◆ **AIM OF THE EXERCISE**
Which lines of the records contain the word "LijfStijling"? Copy each one.

◆ **DATA SUPPLIED**
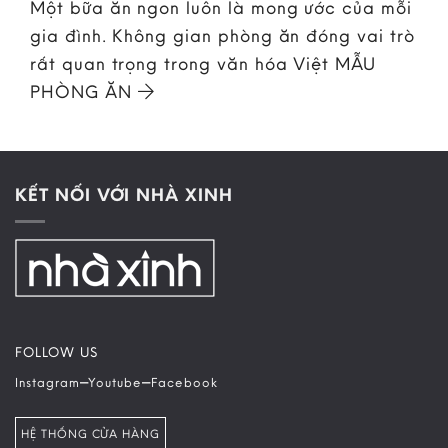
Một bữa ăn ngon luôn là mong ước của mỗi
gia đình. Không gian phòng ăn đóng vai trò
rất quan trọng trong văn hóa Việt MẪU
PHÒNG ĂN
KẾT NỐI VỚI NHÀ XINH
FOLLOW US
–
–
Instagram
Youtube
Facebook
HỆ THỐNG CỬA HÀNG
--
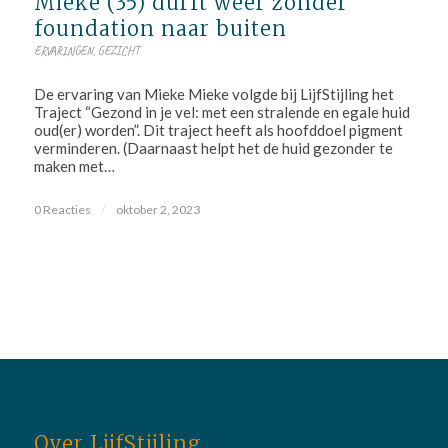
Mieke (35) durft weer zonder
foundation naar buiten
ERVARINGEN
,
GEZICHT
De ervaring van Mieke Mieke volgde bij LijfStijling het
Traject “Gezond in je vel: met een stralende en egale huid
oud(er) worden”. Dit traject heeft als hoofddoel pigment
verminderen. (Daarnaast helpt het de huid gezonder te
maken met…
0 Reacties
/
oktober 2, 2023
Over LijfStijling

◆ **FINAL ANSWER**
De ervaring van Mieke Mieke volgde bij LijfStijling het
Over LijfStijling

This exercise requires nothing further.